MANHATTAN (CN) – In the U.S. justice system, federal prosecutors typically have the exclusive power to charge people with crimes, but unknown to most of the public, there are a vanishingly small number of exceptions.

So learned environmental attorney Steven Donziger, who has been fighting for his life, livelihood and liberty in a decades-long battle to hold Chevron liable for oil contamination to the Ecuadorean Amazon.

“This is a serious, serious case, OK,” Donziger acknowledged last week during a bail hearing. “This is criminal. I get it. It is highly serious. I’ve been dealing with the civil up to this point.”

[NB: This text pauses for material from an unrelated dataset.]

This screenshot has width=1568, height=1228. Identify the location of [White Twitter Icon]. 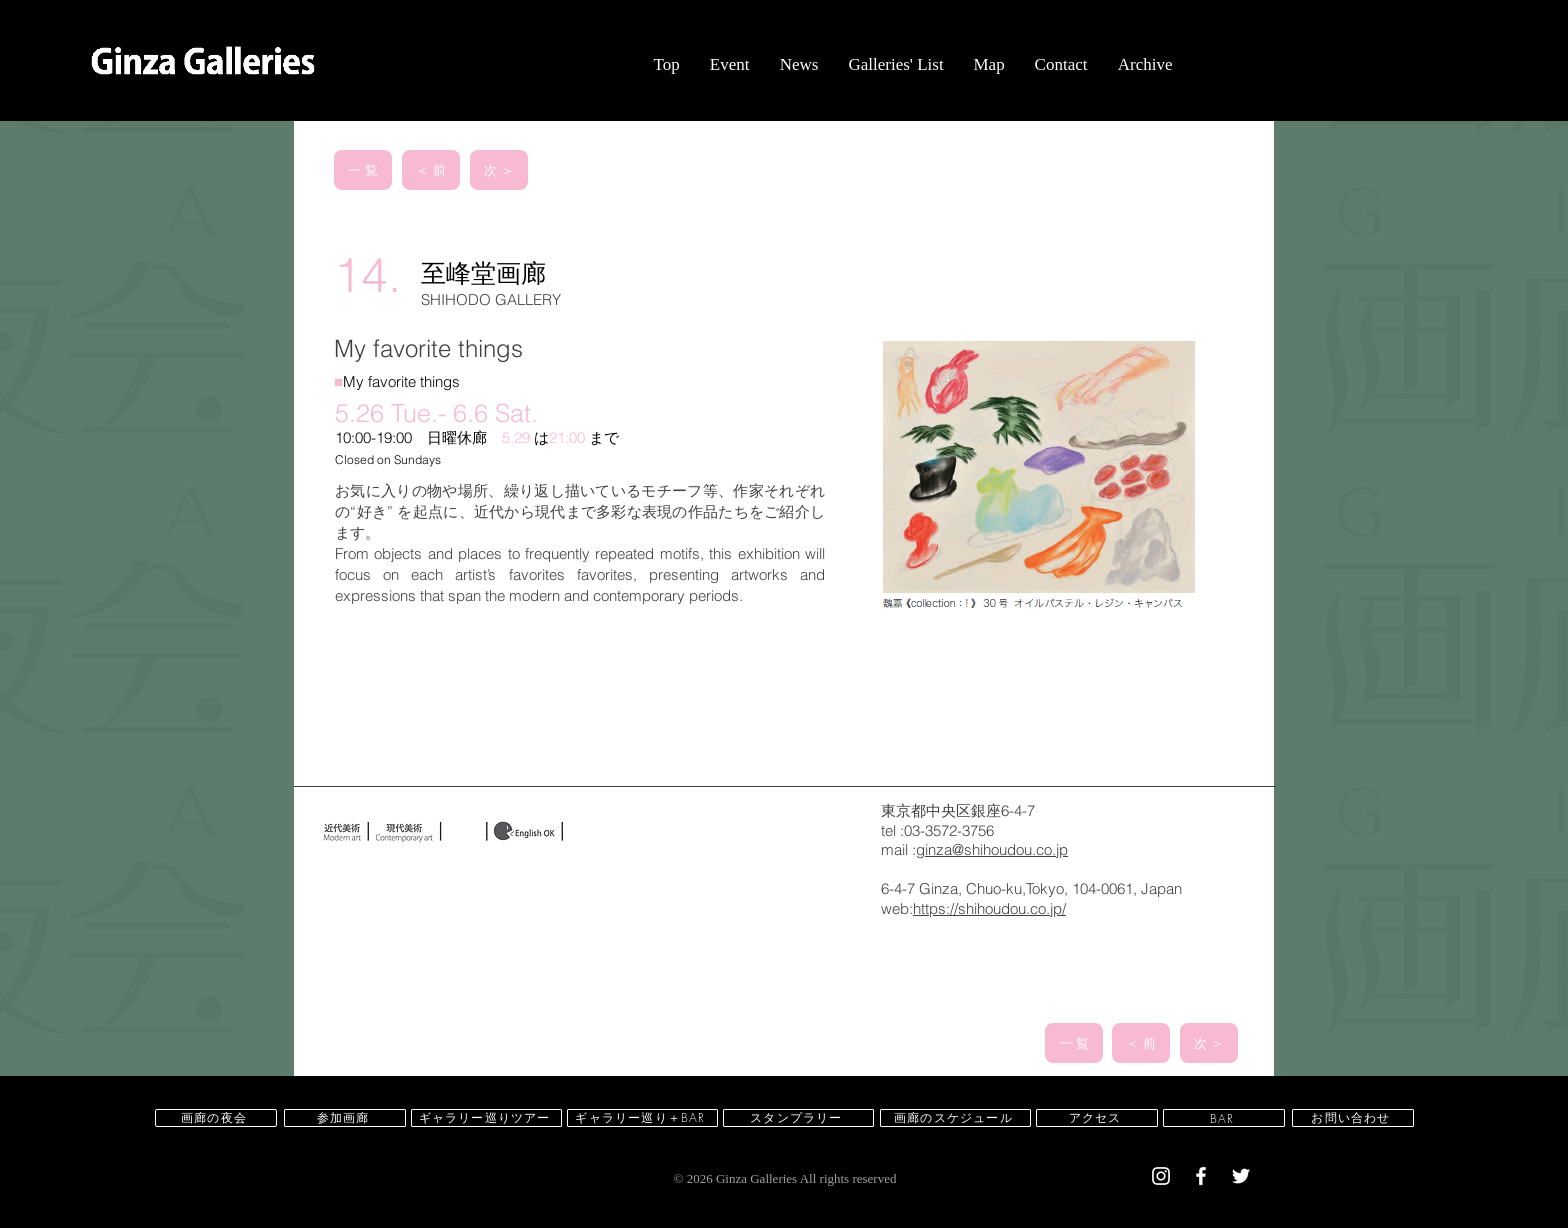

Though the case is captioned United States of America v. Steven Donziger, prosecutors from the Southern District of New York declined to take up the case, and so a federal judge drafted criminal contempt charges and appointed private counsel to lead Donziger’s prosecution on July 30.

The lead counsel for the “government,” Seward & Kissel partner Rita Glavin, declined to comment.

Courthouse News reached out to five former federal prosecutors —including veterans from the Southern District of New York, District of Alabama and the Northern District of California— seeking precedent for the maneuver.

Despite a combined total of more than 70 years of experience, only one ex-prosecutor contacted had ever heard of a judge-appointed private prosecution for criminal contempt. That case, filed by an Alabama judge against another crusading plaintiff’s attorney, was ultimately dismissed.

Highly unusual in every other respect, Donziger’s appearance last Tuesday had all of the trappings of a typical bail hearing.

With his wife supporting him in court, Donziger appealed to his family to avoid jail: “I have a son who is 13 years old who needs his father, and I want to be able to go places with him around the city — basketball, school, that kind of stuff.”

With several conditions — house arrest, a $800,000 bond co-signed by Donziger’s wife and a GPS-powered ankle bracelet — U.S. District Judge Loretta Preska ultimately gave Donziger permission to await trial from his Upper West Side apartment.

“Counsel, I do agree that this is a new type of proceeding, and although Mr. Donziger has appeared in the civil case, we are in a brave new world now,” Preska said at the hearing.